Data to examine
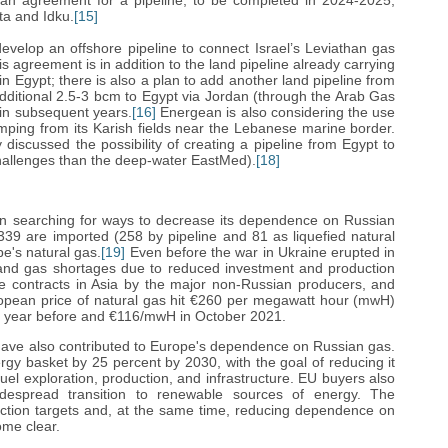
n agreement for a pipeline, to be completed in 2024-2025,
ta and Idku.
[15]
evelop an offshore pipeline to connect Israel’s Leviathan gas
his agreement is in addition to the land pipeline already carrying
in Egypt; there is also a plan to add another land pipeline from
 additional 2.5-3 bcm to Egypt via Jordan (through the Arab Gas
 in subsequent years.
[16]
Energean is also considering the use
mping from its Karish fields near the Lebanese marine border.
discussed the possibility of creating a pipeline from Egypt to
hallenges than the deep-water EastMed).
[18]
n searching for ways to decrease its dependence on Russian
39 are imported (258 by pipeline and 81 as liquefied natural
e's natural gas.
[19]
Even before the war in Ukraine erupted in
 and gas shortages due to reduced investment and production
ge contracts in Asia by the major non-Russian producers, and
pean price of natural gas hit €260 per megawatt hour (mwH)
e year before and €116/mwH in October 2021.
 have also contributed to Europe's dependence on Russian gas.
rgy basket by 25 percent by 2030, with the goal of reducing it
fuel exploration, production, and infrastructure. EU buyers also
idespread transition to renewable sources of energy. The
ction targets and, at the same time, reducing dependence on
me clear.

Prompt
Copy out whichever lines of the listing contain the word "from".

Answer to this problem
in Egypt; there is also a plan to add another land pipeline from
mping from its Karish fields near the Lebanese marine border.
discussed the possibility of creating a pipeline from Egypt to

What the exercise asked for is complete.